Sea drones: Americans and Turks lead the way

Par Noam Akhoun

At a time when drones are reshuffling the cards of war, the naval field is far from being spared by this development. Unlike the air and / or land support drones that we could see at work during the conflict between Azerbaijan and Armenia, or in Syria, ships without pilots, or naval drones, have not yet been in combat but it may happen faster than we think. With directed energy weapons, hypersonic weapons, artificial intelligence and cyber capabilities, unmanned ships (unmanned vessels ou unmanned surface vessels - usv) are one of the new capabilities, at the heart of the concerns of the American military services. These ships offer complete versatility, being able to respond as much to surveillance functions as to attack functions. 

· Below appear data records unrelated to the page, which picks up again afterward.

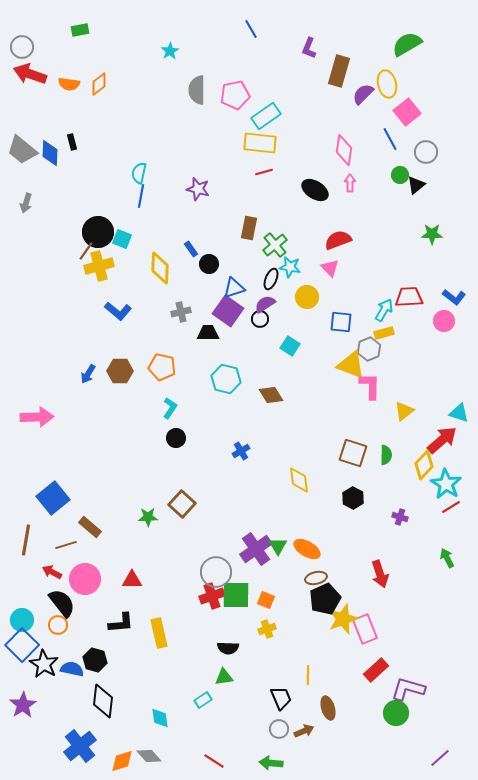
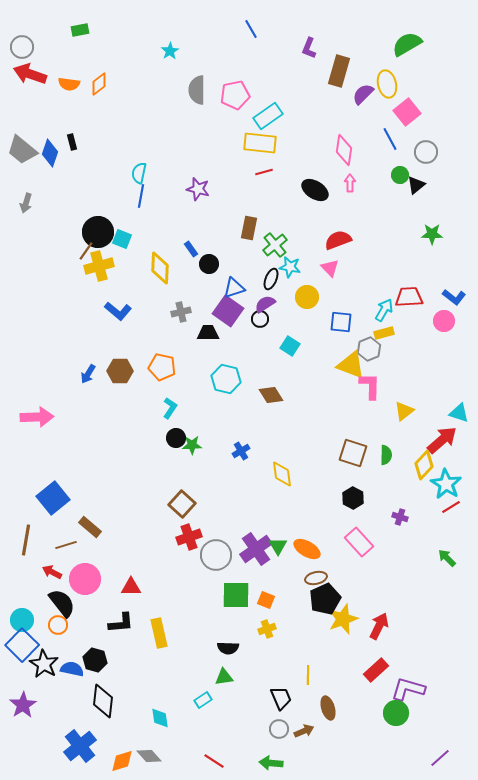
cyan rectangle at (266, 116): moved 2 px right
blue diamond at (50, 153): rotated 16 degrees clockwise
yellow diamond at (299, 480): moved 17 px left, 6 px up
green star at (148, 517): moved 44 px right, 72 px up
green arrow at (447, 558): rotated 18 degrees counterclockwise
gray circle at (216, 572): moved 17 px up
red arrow at (380, 574): moved 1 px left, 52 px down; rotated 136 degrees counterclockwise
red triangle at (132, 580): moved 1 px left, 7 px down
red cross at (212, 596): moved 23 px left, 59 px up
pink rectangle at (365, 629): moved 6 px left, 87 px up; rotated 20 degrees counterclockwise
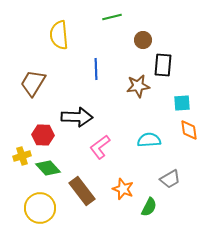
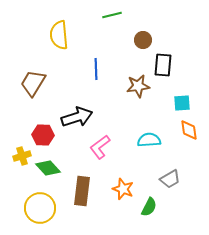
green line: moved 2 px up
black arrow: rotated 20 degrees counterclockwise
brown rectangle: rotated 44 degrees clockwise
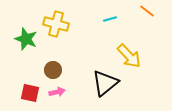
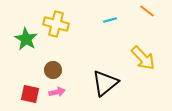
cyan line: moved 1 px down
green star: rotated 10 degrees clockwise
yellow arrow: moved 14 px right, 2 px down
red square: moved 1 px down
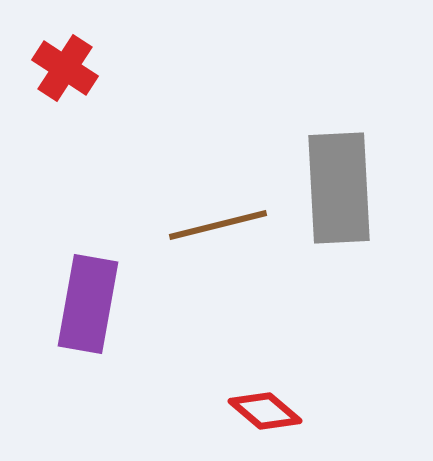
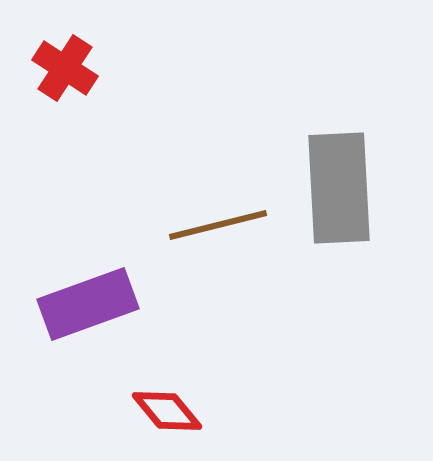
purple rectangle: rotated 60 degrees clockwise
red diamond: moved 98 px left; rotated 10 degrees clockwise
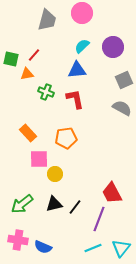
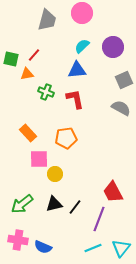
gray semicircle: moved 1 px left
red trapezoid: moved 1 px right, 1 px up
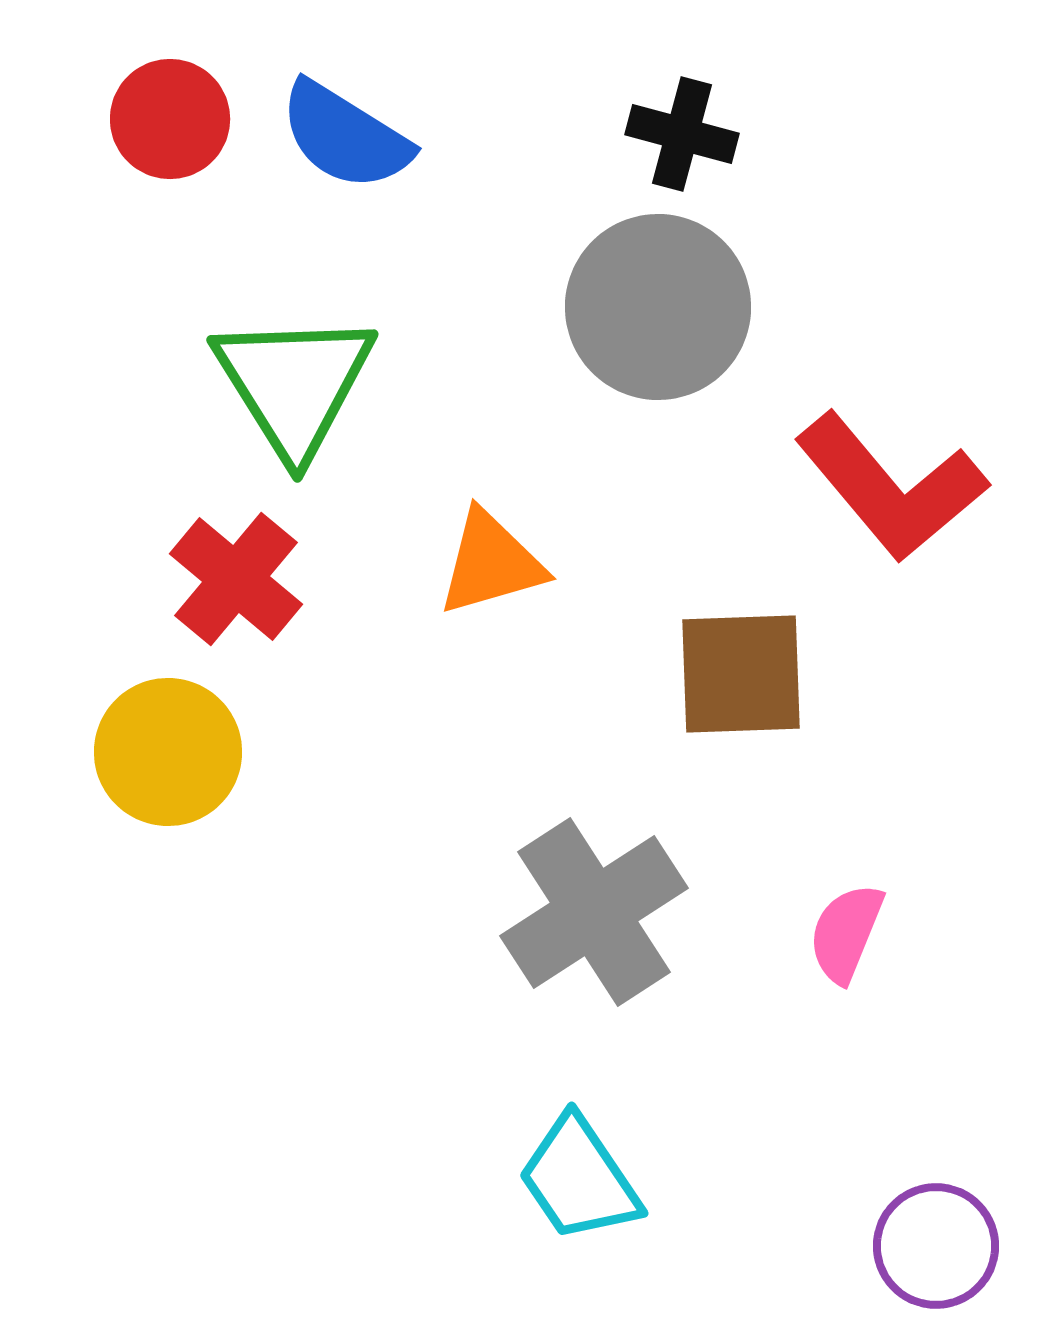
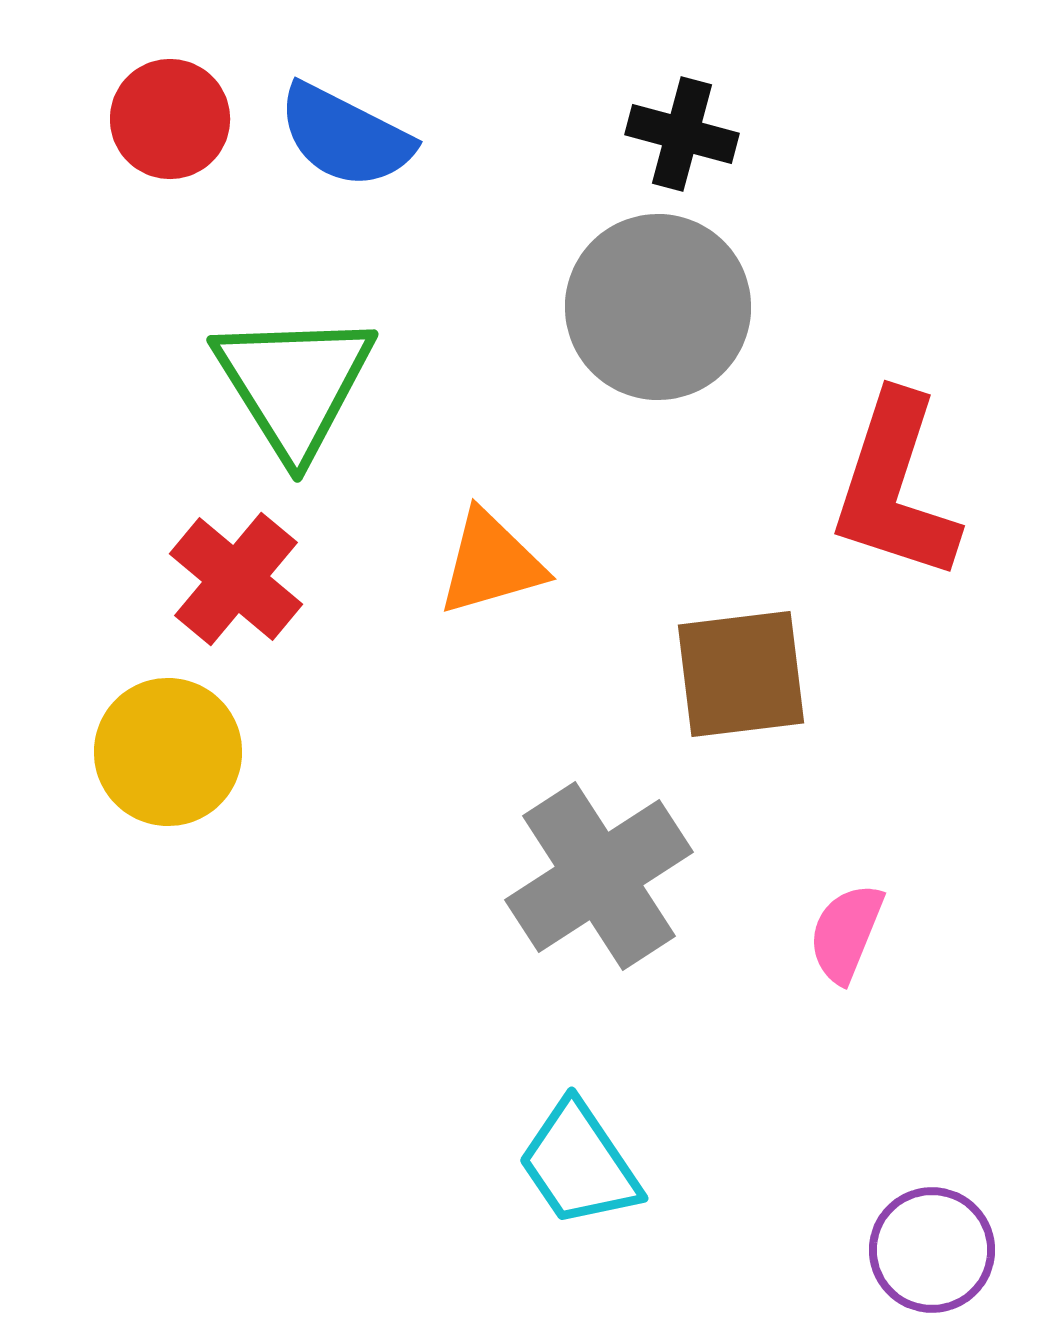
blue semicircle: rotated 5 degrees counterclockwise
red L-shape: moved 4 px right; rotated 58 degrees clockwise
brown square: rotated 5 degrees counterclockwise
gray cross: moved 5 px right, 36 px up
cyan trapezoid: moved 15 px up
purple circle: moved 4 px left, 4 px down
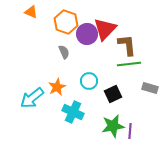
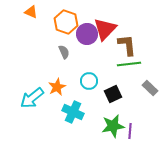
gray rectangle: rotated 28 degrees clockwise
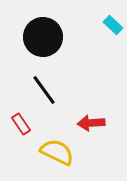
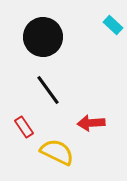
black line: moved 4 px right
red rectangle: moved 3 px right, 3 px down
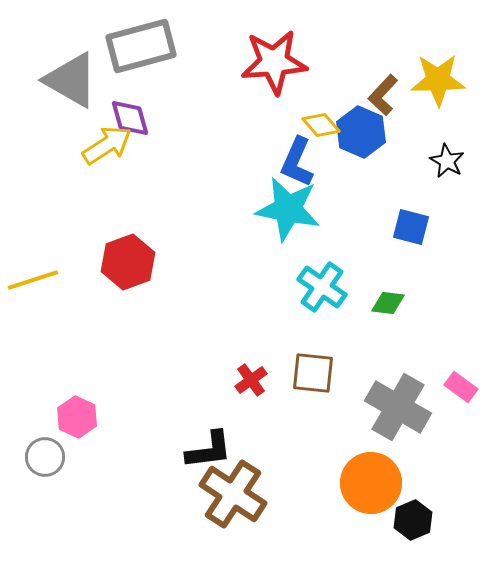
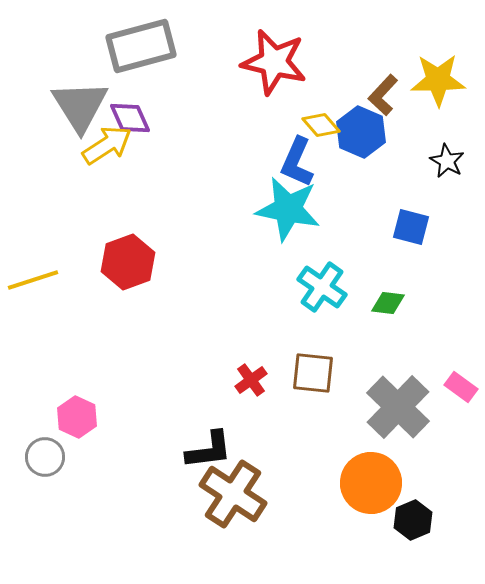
red star: rotated 18 degrees clockwise
gray triangle: moved 9 px right, 26 px down; rotated 28 degrees clockwise
purple diamond: rotated 9 degrees counterclockwise
gray cross: rotated 14 degrees clockwise
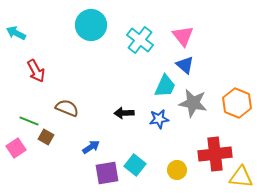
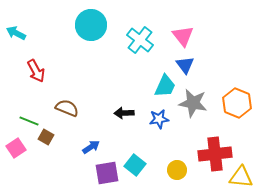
blue triangle: rotated 12 degrees clockwise
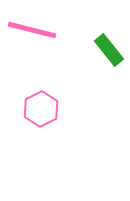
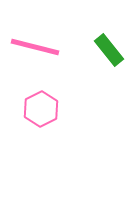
pink line: moved 3 px right, 17 px down
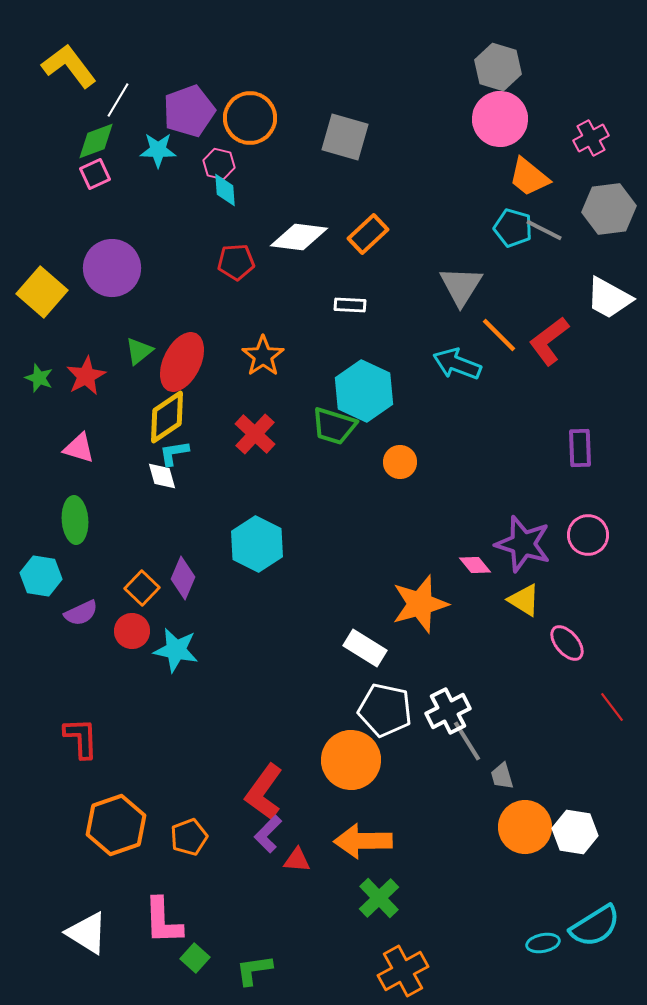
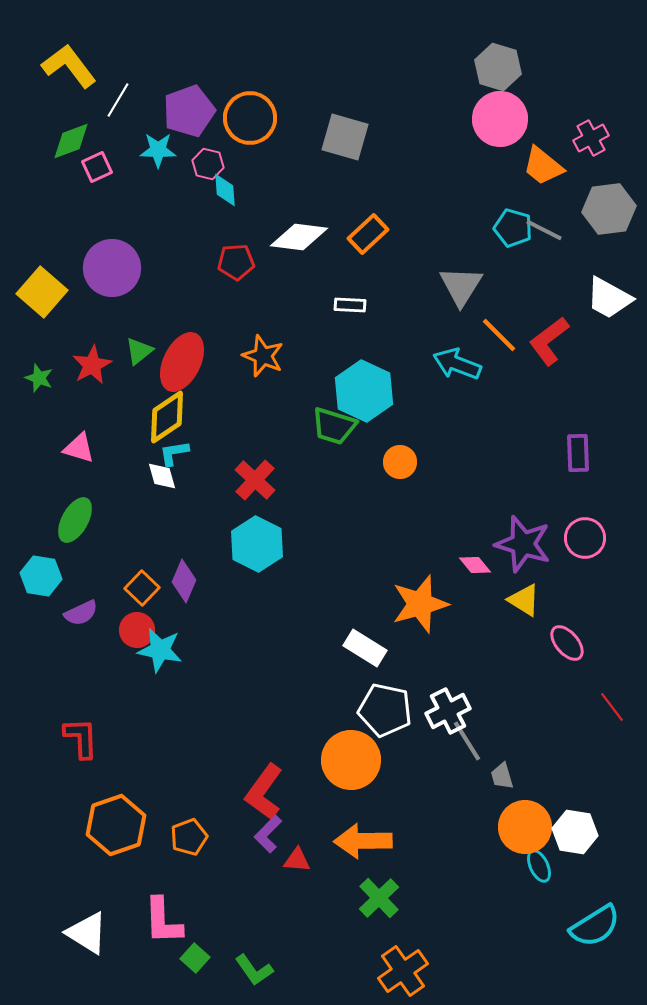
green diamond at (96, 141): moved 25 px left
pink hexagon at (219, 164): moved 11 px left
pink square at (95, 174): moved 2 px right, 7 px up
orange trapezoid at (529, 177): moved 14 px right, 11 px up
orange star at (263, 356): rotated 15 degrees counterclockwise
red star at (86, 376): moved 6 px right, 11 px up
red cross at (255, 434): moved 46 px down
purple rectangle at (580, 448): moved 2 px left, 5 px down
green ellipse at (75, 520): rotated 33 degrees clockwise
pink circle at (588, 535): moved 3 px left, 3 px down
purple diamond at (183, 578): moved 1 px right, 3 px down
red circle at (132, 631): moved 5 px right, 1 px up
cyan star at (176, 650): moved 16 px left
cyan ellipse at (543, 943): moved 4 px left, 77 px up; rotated 76 degrees clockwise
green L-shape at (254, 970): rotated 117 degrees counterclockwise
orange cross at (403, 971): rotated 6 degrees counterclockwise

These vessels will be operated remotely in a semi-autonomous manner, and in a completely autonomous manner in the long term. One of the direct advantages of such vessels is their cost. Once fully autonomous, their design no longer requires the incorporation of spaces and support equipment for the personnel on board, which reduces the cost of these ships but also that of the missions during which this type of ship will be mobilized. In addition, the absence of human operators will make these ships particularly suitable for long-term missions, as long as reliability is met. In short, they will make it possible to respond to boring, dangerous and physically demanding missions. As Marshal Foch remarked about the Navy: “we landowners have weapons to equip our men, you sailors have men to arm your boats”. For the navy, the current challenge does indeed seem to remove the last men still on board, at least on part of its vessels.

The American advance in this area 

At the 2021 Sea Air Space Symposium, Captain Pete Small, US Navy Program Director for Unmanned Ships discussed the development of these programs. He said that accommodation for a small personal detachment would be provided, but only for operations that cannot yet be automated, such as refueling. The concepts of operations and issues of human presence are therefore still being considered. As envisioned, the large unmanned ships are designed to carry a vertical launch system that will provide additional missile capability to the Navy's fleet of guided missile cruisers, destroyers and emerging frigates of the Navy. Constellation class (FFG-62). In short, it is an “additional charger” said Captain Small. 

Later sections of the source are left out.